Stored data entries
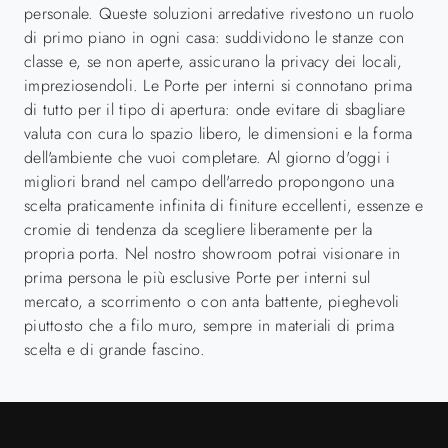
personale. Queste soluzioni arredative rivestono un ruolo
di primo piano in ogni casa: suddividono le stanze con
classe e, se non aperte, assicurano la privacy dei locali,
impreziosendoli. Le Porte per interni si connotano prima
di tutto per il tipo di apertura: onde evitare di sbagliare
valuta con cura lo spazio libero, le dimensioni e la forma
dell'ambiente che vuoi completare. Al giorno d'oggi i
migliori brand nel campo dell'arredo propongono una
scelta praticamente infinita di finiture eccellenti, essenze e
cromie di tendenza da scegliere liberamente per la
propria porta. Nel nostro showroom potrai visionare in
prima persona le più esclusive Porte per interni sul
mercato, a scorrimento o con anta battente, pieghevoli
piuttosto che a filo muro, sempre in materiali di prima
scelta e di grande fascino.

...

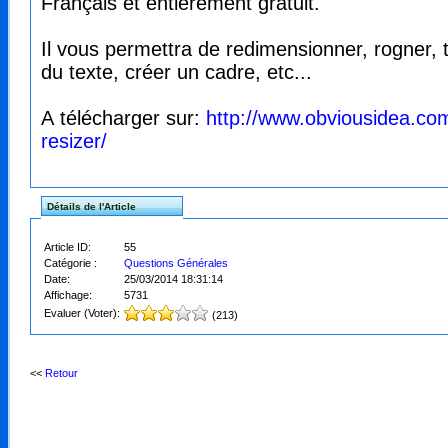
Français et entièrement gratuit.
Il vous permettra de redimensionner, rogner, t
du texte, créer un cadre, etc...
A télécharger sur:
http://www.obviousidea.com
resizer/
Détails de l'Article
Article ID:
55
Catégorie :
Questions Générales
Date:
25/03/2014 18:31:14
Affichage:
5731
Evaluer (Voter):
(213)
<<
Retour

* * *

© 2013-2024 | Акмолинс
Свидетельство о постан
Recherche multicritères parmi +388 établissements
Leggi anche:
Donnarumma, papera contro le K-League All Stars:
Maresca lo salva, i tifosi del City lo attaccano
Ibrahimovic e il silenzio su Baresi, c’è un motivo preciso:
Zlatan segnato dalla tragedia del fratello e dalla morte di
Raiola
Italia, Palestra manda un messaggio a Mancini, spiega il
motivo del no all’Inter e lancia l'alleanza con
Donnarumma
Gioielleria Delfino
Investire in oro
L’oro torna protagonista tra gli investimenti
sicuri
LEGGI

• WHAT THE EXERCISE ASKS: Report every line of the data in which "scelta" appears.

• FINISHED TASK:
scelta praticamente infinita di finiture eccellenti, essenze e
scelta e di grande fascino.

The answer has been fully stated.